Abundance of coral recruits on settlement plate experiments from Mu Ko Angthong, the Western Gulf of Thailand


  • Wanlaya Klinthong Ramkhamhaeng University
  • Thamasak Yeemin
  • Makamas Sutthacheep
  • Wiphawan Aunkhongthong
  • Siriluck Rongprakhon


coral recruitment, coral reef, recovery, Gulf of Thailand


Coral recruitment is a major process in maintaining coral reef ecosystems and in facilitating coral recovery after natural and anthropogenic disturbances. Settlement plate experiments were used to study coral settlement and recruitment patterns Studies on coral larval supply and recruitment patterns in Mu Ko Angthong are very limited. Coral recruitment is a critical process on tropical reefs to maimtain coral populations following major disturbances. This study aimed to examine coral recruitment on the reefs at Mu Ko Angthong using the settlement plate experiments. The settlement plates were made of gypsum and submerged at the study sites during April, 2016 to March, 2018. The density of coral recruits on settlement plate experiments at Ko Sam Sao (West) (20 colonies/m2) was significantly higher than that at Ko Sam Sao (East) (5.29 colonies/m2) and Ko Wua Kan Tang (0.93 colonies/m2).
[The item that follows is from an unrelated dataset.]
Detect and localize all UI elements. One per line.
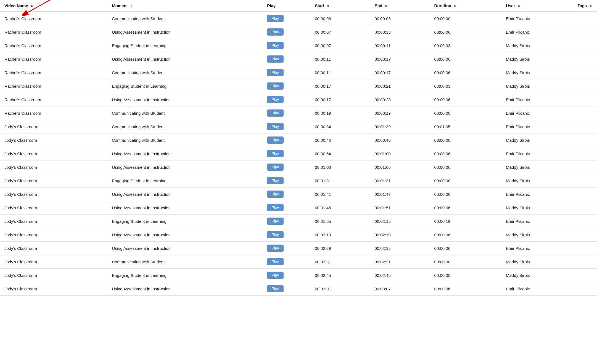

The highest diversity of coral recruits on settlement plate experiments was also recorded at Ko Sam Sao (East), followed by Ko Sam Sao (West) and KoWua Kan Tang. Pocilloporiids were the most dominant taxa of coral recruits on the settlement plate experiments at Ko Sam Sao (West). This study provides important baseline scientific data to the understanding of coral recruitment patterns in Mu Ko Angthong. Filamentous algae were also the most dominant group on the settlement plates. A long-term monitoring program for coral recruitment in other island groups in the Western Gulf of Thailand is needed.